I had paid the nurses to add my alias name to her visitor list months ago. Added me as a grandson so I could come and go without questions. Deuce didn’t know about any of this and I intended to keep it that way. Not because I thought he’d interfere but because I knew the look he’d give me and I didn’t feel like explaining myself. I was a killer, true. I knew what I was. But I had always had a line that I’d never cross, and old people and children lived on the other side of it and that had never changed.

I pulled into the lot just before lunch, signed in at the front desk with my alias, and headed down the hall. One of the nurses I had paid to set up Dom, she looked up when I passed her station and the look she gave me wasn’t friendly. I didn’t acknowledge it. Her opinion of me wasn’t something I had any interest in. She had taken the money when it was offered and whatever guilt she was sitting with behind it, that wasn’t my problem.

I knocked on the door frame before I walked in.

Ms. Erma was sitting in her chair by the window, a thin blanket across her lap, eyes on the television but not really watching it. When she heard me come in the room, her face opened up like a window being pushed open on the first warm day of the year.

“There he is,” she said.

“Hey Grandma.” I pulled the folding table from against the wall and set it up in front of her, then pulled a chair up close.
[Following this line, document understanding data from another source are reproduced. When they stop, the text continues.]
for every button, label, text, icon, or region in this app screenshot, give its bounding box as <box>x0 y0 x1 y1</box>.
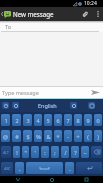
button[interactable]: Search <box>70 102 77 109</box>
staticText: ( <box>87 133 89 140</box>
staticText: Type message <box>2 89 39 96</box>
button[interactable]: 1 <box>1 114 10 126</box>
staticText: & <box>46 133 51 140</box>
staticText: % <box>36 133 41 140</box>
button[interactable]: 2 <box>12 114 21 126</box>
button[interactable]: $ <box>23 130 32 142</box>
staticText: * <box>56 133 60 140</box>
button[interactable]: Attach <box>79 7 92 21</box>
button[interactable]: % <box>34 130 42 142</box>
button[interactable]: ~ <box>81 146 89 158</box>
staticText: ? <box>74 149 77 156</box>
button[interactable]: 9 <box>84 114 92 126</box>
button[interactable]: Navigate up <box>0 7 11 21</box>
staticText: @ <box>3 133 8 140</box>
staticText: - <box>67 133 69 140</box>
button[interactable]: 0 <box>94 114 102 126</box>
staticText: . <box>69 165 71 172</box>
staticText: 0 <box>96 117 100 124</box>
button[interactable]: ABC <box>1 162 13 174</box>
button[interactable]: Emoji <box>2 102 9 109</box>
button[interactable]: ( <box>84 130 92 142</box>
staticText: 7 <box>66 117 70 124</box>
staticText: ; <box>54 149 56 156</box>
button[interactable]: ? <box>71 146 79 158</box>
button[interactable]: ; <box>51 146 59 158</box>
staticText: # <box>15 133 19 140</box>
staticText: New message <box>13 10 54 18</box>
button[interactable]: ) <box>94 130 102 142</box>
button[interactable]: ALT <box>1 146 11 158</box>
button[interactable]: : <box>41 146 49 158</box>
staticText: $ <box>26 133 30 140</box>
staticText: 1 <box>4 117 8 124</box>
staticText: + <box>76 133 80 140</box>
button[interactable]: Type message <box>0 87 88 98</box>
button[interactable]: & <box>44 130 52 142</box>
button[interactable]: / <box>61 146 69 158</box>
button[interactable]: . <box>65 162 74 174</box>
button[interactable]: 8 <box>74 114 82 126</box>
staticText: 3 <box>26 117 30 124</box>
staticText: 8 <box>76 117 80 124</box>
staticText: , <box>19 165 21 172</box>
staticText: English <box>38 102 57 109</box>
button[interactable]: 4 <box>34 114 42 126</box>
button[interactable]: Home <box>35 176 69 183</box>
staticText: ' <box>34 149 36 156</box>
button[interactable]: Send <box>88 87 103 98</box>
button[interactable]: # <box>12 130 21 142</box>
button[interactable]: 3 <box>23 114 32 126</box>
staticText: : <box>44 149 46 156</box>
button[interactable]: + <box>74 130 82 142</box>
button[interactable]: , <box>15 162 24 174</box>
staticText: ) <box>97 133 99 140</box>
button[interactable]: * <box>54 130 62 142</box>
button[interactable]: Voice input <box>12 102 19 109</box>
staticText: ALT <box>3 150 9 154</box>
button[interactable]: 7 <box>64 114 72 126</box>
staticText: / <box>64 149 67 156</box>
button[interactable]: " <box>22 146 29 158</box>
button[interactable]: 5 <box>44 114 52 126</box>
staticText: ~ <box>83 149 87 156</box>
button[interactable]: @ <box>1 130 10 142</box>
button[interactable]: More options <box>92 7 103 21</box>
staticText: 5 <box>46 117 50 124</box>
staticText: " <box>24 149 27 156</box>
button[interactable]: Backspace <box>91 146 102 158</box>
staticText: 4 <box>36 117 40 124</box>
button[interactable]: To <box>0 21 103 31</box>
staticText: ABC <box>4 166 11 170</box>
staticText: 10:24 <box>84 0 97 7</box>
button[interactable]: Enter <box>76 162 102 174</box>
staticText: 2 <box>15 117 19 124</box>
staticText: 6 <box>56 117 60 124</box>
button[interactable]: Keyboard layout <box>88 102 95 109</box>
button[interactable]: - <box>64 130 72 142</box>
button[interactable]: Hide keyboard <box>0 176 35 183</box>
button[interactable]: Recent apps <box>69 176 103 183</box>
button[interactable]: Space <box>26 162 63 174</box>
staticText: ! <box>16 149 18 156</box>
staticText: To <box>5 23 12 30</box>
button[interactable]: 6 <box>54 114 62 126</box>
staticText: 9 <box>86 117 90 124</box>
button[interactable]: ! <box>13 146 20 158</box>
button[interactable]: ' <box>31 146 39 158</box>
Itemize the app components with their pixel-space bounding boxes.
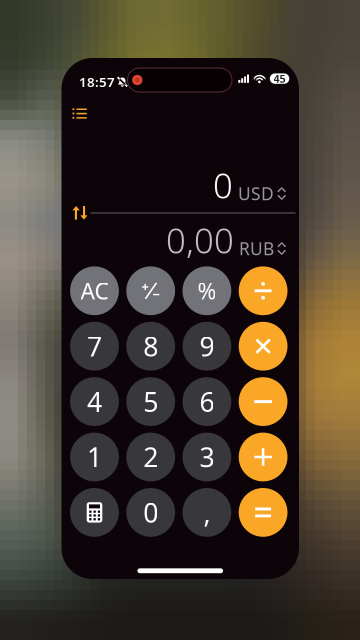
button[interactable]: Multiply: [239, 322, 288, 371]
button[interactable]: Rates list: [66, 101, 94, 126]
button[interactable]: Target currency RUB: [234, 234, 287, 263]
button[interactable]: AC: [70, 266, 119, 315]
staticText: 2: [143, 439, 158, 475]
button[interactable]: 9: [182, 322, 231, 371]
staticText: %: [197, 276, 216, 306]
staticText: RUB: [239, 237, 274, 260]
staticText: 0,00: [166, 217, 234, 263]
button[interactable]: 5: [126, 377, 175, 426]
staticText: 5: [143, 384, 158, 419]
staticText: 1: [87, 439, 102, 475]
staticText: 9: [199, 328, 214, 364]
button[interactable]: Decimal comma: [182, 488, 231, 537]
button[interactable]: 6: [182, 377, 231, 426]
button[interactable]: Plus: [239, 433, 288, 481]
staticText: 45: [274, 72, 286, 86]
staticText: 8: [143, 328, 158, 364]
staticText: 18:57: [79, 73, 115, 91]
staticText: 0: [213, 162, 233, 208]
button[interactable]: Equals: [239, 488, 288, 537]
button[interactable]: Plus minus: [126, 266, 175, 315]
button[interactable]: Swap currencies: [68, 201, 92, 225]
button[interactable]: 2: [126, 433, 175, 481]
staticText: ,: [203, 495, 210, 530]
button[interactable]: Divide: [239, 266, 288, 315]
staticText: USD: [238, 182, 274, 205]
button[interactable]: Minus: [239, 377, 288, 426]
staticText: 0: [143, 495, 158, 530]
button[interactable]: 0: [126, 488, 175, 537]
staticText: AC: [80, 276, 108, 306]
staticText: 6: [199, 384, 214, 419]
staticText: 3: [199, 439, 214, 475]
button[interactable]: 7: [70, 322, 119, 371]
button[interactable]: 8: [126, 322, 175, 371]
button[interactable]: 1: [70, 433, 119, 481]
button[interactable]: Calculator: [70, 488, 119, 537]
button[interactable]: Source currency USD: [233, 179, 287, 208]
button[interactable]: Percent: [182, 266, 231, 315]
button[interactable]: 4: [70, 377, 119, 426]
button[interactable]: 3: [182, 433, 231, 481]
staticText: 7: [87, 328, 102, 364]
staticText: 4: [87, 384, 102, 419]
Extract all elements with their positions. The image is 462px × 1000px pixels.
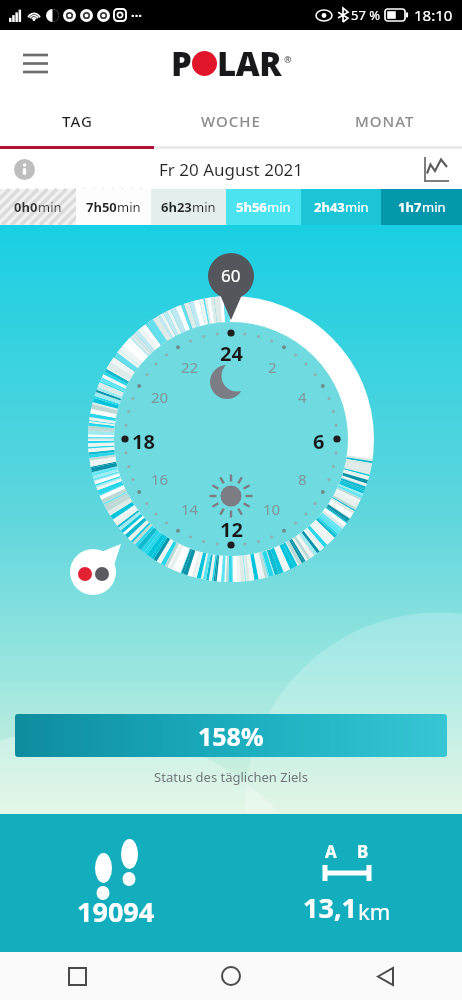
- staticText: LAR: [217, 41, 282, 86]
- button[interactable]: 0h0: [0, 189, 76, 225]
- button[interactable]: 7h50: [76, 189, 151, 225]
- button[interactable]: MONAT: [308, 96, 462, 146]
- staticText: min: [192, 198, 216, 216]
- button[interactable]: 1h7: [381, 189, 462, 225]
- staticText: B: [357, 840, 369, 863]
- staticText: min: [267, 198, 291, 216]
- button[interactable]: 5h56: [226, 189, 301, 225]
- staticText: 158%: [198, 719, 264, 753]
- staticText: 7h50: [86, 198, 117, 216]
- staticText: 16: [151, 469, 169, 489]
- staticText: 2: [268, 357, 277, 377]
- staticText: 60: [221, 264, 241, 287]
- staticText: 22: [181, 357, 199, 377]
- staticText: 0h0: [14, 198, 38, 216]
- staticText: A: [325, 840, 337, 863]
- staticText: MONAT: [355, 111, 415, 131]
- button[interactable]: 158%: [15, 714, 447, 757]
- staticText: 6: [313, 428, 325, 455]
- staticText: ®: [284, 53, 292, 65]
- staticText: TAG: [62, 111, 93, 131]
- button[interactable]: WOCHE: [154, 96, 308, 146]
- staticText: min: [422, 198, 446, 216]
- button[interactable]: Chart: [418, 151, 454, 187]
- button[interactable]: TAG: [0, 96, 154, 146]
- staticText: 4: [298, 387, 307, 407]
- staticText: 18: [132, 428, 155, 455]
- staticText: 24: [220, 340, 243, 367]
- staticText: min: [345, 198, 369, 216]
- staticText: Status des täglichen Ziels: [0, 768, 462, 786]
- button[interactable]: Recents: [0, 952, 154, 1000]
- staticText: 18:10: [414, 5, 453, 25]
- staticText: 13,1: [303, 889, 358, 926]
- button[interactable]: Menu: [12, 40, 58, 86]
- staticText: 10: [263, 499, 281, 519]
- button[interactable]: 6h23: [151, 189, 226, 225]
- staticText: 8: [298, 469, 307, 489]
- staticText: min: [38, 198, 62, 216]
- staticText: 6h23: [161, 198, 192, 216]
- button[interactable]: Back: [308, 952, 462, 1000]
- staticText: Fr 20 August 2021: [159, 158, 304, 181]
- staticText: min: [117, 198, 141, 216]
- staticText: 12: [220, 516, 243, 543]
- staticText: 2h43: [314, 198, 345, 216]
- button[interactable]: 19094: [0, 814, 231, 952]
- button[interactable]: Info: [7, 152, 41, 186]
- staticText: 1h7: [398, 198, 422, 216]
- staticText: 19094: [77, 893, 155, 930]
- staticText: ···: [131, 6, 142, 24]
- button[interactable]: A: [231, 814, 462, 952]
- staticText: P: [171, 41, 192, 86]
- staticText: 5h56: [236, 198, 267, 216]
- staticText: 20: [151, 387, 169, 407]
- button[interactable]: 2h43: [301, 189, 381, 225]
- staticText: WOCHE: [201, 111, 261, 131]
- staticText: km: [358, 896, 391, 926]
- staticText: 57 %: [351, 6, 381, 24]
- staticText: 14: [181, 499, 199, 519]
- button[interactable]: Home: [154, 952, 308, 1000]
I set the roses on the table where she could see them and started unpacking the food between us. “Brought your favorite, pretty girl.” I smiled. I never had a grandma, and she gave me a feeling that I needed. She was a cool ass lady, just dealt a bad hand in life.

She looked at the KFC bag and shook her head slowly like I had done something extraordinary. “You spoil me.”

“That’s what I’m here for.”

We ate together. She talked, and I listened, which was mostly how it went. Her mind moved in and out the way it always did. For a stretch she was back in her childhood somewhere in rural Louisiana, talking about her mother like the woman was still alive and she’d just seen her that morning. Talked about picking okra, about a dress she wanted for Easter one year, about a boy at her school she didn’t like. I sat there eating my chicken and nodding and asking the right questions to keep her going because she was peaceful when she talked about those times and I wasn’t going to interrupt that. Watching her go back into a child like mind space was hard, but I was understanding now that it was a part of life.

Then somewhere in the middle of a sentence about her mother’s cooking, she stopped.

Just stopped talking and looked at me.

Her eyes were different. Clearer. The kind of clear that only came sometimes and you couldn’t predict when.

“When are you going to tell me who you really are?” she asked, clear as day.

I kept my face even. “What do you mean?”

“You know what I mean.” She looked at me steady, no confusion in it. “I know you’re not my grandson. I remember. I remember when you took me away from here that one time.” She said it without alarm, without accusation. Just fact. “You’ve always been kind to me. You bring me food and my nightgowns and you sit with me, and you never been ugly to me not one time.” Shefolded her hands in her lap. “But I want to know the truth. Who are you really? And what do you want from me. People ain’t just nice for nothing.”

I sat there for a moment and looked at this old woman who had lost everything, her sons, her grandson, her mind half the time, and was still sitting here asking me for honesty with more dignity than most people half her age could pull together.